Par: Louise Grégoire-Racicot

Forte d'une expérience de plus de 40 ans dans les médias, dont 37 au journal Les 2 Rives, Louise Grégoire-Racicot écrit un éditorial hebdomadaire à propos de sujets régionaux.

De tout temps, les Sorelois ont réclamé des soins de santé de qualité. Ils sont descendus dans la rue pour le faire. Il n’y aurait pas eu, sans cela, de bronchoscope à l’Hôtel-Dieu de Sorel, pourtant payé par les dons faits à la Fondation Hôtel-Dieu! Mais la bataille la plus coriace est à venir!

Celle du retour d’une direction locale dans les établissements sorelois de santé. Comme un comité d’élus, citoyens et membres de syndicats locaux le réclame, découragé par la façon dont sont gérées les ressources humaines du réseau sorelois de la santé.

Avec la réforme Barrette, l’autonomie du réseau santé de Sorel a disparu. Rien ne se décide désormais ici. Par exemple, la centralisation des services de laboratoire (Optilab), à l’hôpital Charles-LeMoyne, a coûté des emplois à Sorel.

On parle aussi de centralisation des services psychosociaux et de déplacement de spécialités médicales vers les hôpitaux de Saint-Hyacinthe et de Longueuil.

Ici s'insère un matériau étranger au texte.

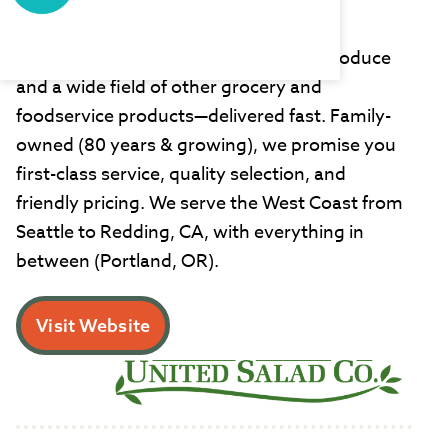
United Salad
United Salad is your source for fresh produce
and a wide field of other grocery and
foodservice products—delivered fast. Family-
owned (80 years & growing), we promise you
first-class service, quality selection, and
friendly pricing. We serve the West Coast from
Seattle to Redding, CA, with everything in
between (Portland, OR).
Visit Website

Les travailleurs sorelois ont aussi dénoncé la charge croissante de travail et le manque d’effectifs pour l’accomplir sécuritairement. Celle des infirmières nous a fait prendre conscience qu’on n’était pas ici en recherche proactive de solution (adapter les horaires de travail – comme certains hôpitaux montréalais l’ont fait).

Puis l’Alliance des professionnels (250 travailleurs sociaux, éducateurs, professionnels liés à la réadaptation, les organisateurs communautaires, technologistes médicaux et professionnels en Centre jeunesse) a dénoncé les mêmes graves problèmes.

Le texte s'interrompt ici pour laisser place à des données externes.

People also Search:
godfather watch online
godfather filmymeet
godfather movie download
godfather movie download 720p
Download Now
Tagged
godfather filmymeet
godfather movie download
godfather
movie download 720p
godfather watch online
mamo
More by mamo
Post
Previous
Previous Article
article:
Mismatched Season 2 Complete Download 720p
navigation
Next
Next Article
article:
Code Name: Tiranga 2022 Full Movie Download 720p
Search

Ici, 1500 personnes travaillent dans le réseau de la santé. L’équipe de direction a, elle, son bureau à Longueuil, y gérant le CISSS Montérégie-Est (trois hôpitaux, 12 CLSC, etc.). Les Sorelois se demandent avec raison quelle place ils occupent dans ses priorités? Que sait-elle de leurs besoins, de ses personnels?

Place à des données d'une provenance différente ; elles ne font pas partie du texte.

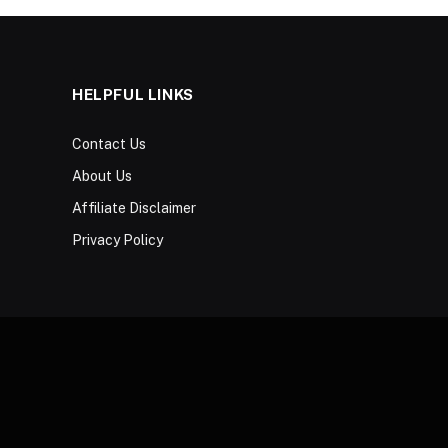
HELPFUL LINKS
Contact Us
About Us
Affiliate Disclaimer
Privacy Policy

Les Sorelois ne doivent plus tolérer ces conditions de travail qui se détériorent, ces décisions administratives non conformes à leurs besoins et priorités (ajout d’équipements par exemple), ni la diminution de la qualité des services sociaux et soins de proximité.

Bien sûr, Sorel ne semble pas la seule sous-région à vivre toutes les détériorations engendrées par la centralisation que le Dr Barrette et son équipe ont imposée. Mais elle est la première à les dénoncer.

Ce pourquoi il faut signer la pétition qui circule actuellement sur Internet (https://www.assnat.qc.ca/fr/exprimez-votre-opinion/petition/Petition-7261/index.html).

La période électorale amorcée sera certes propice pour bien afficher, auprès des candidats, ce qu’on attend de ce système essentiel dont nous dépendons tous à un moment ou l’autre et dont nous payons le fort prix à même nos impôts!

Mais il faut être réaliste. La bataille en est une de longue haleine contre une politique gouvernementale d’organisation du travail. La région ne peut en sortir gagnante sans aussi rallier toutes les autres sous-régions qui se sentent dépossédées, démunies face à des dirigeants qu’ils ne connaissent même pas.

Sur papier, cette réforme peut paraitre logique financièrement parlant. Mais elle n’est certes pas d’une logique humaniste, soucieuse de coller aux besoins des milieux. Comme si les sous-régions n’en méritaient pas tant!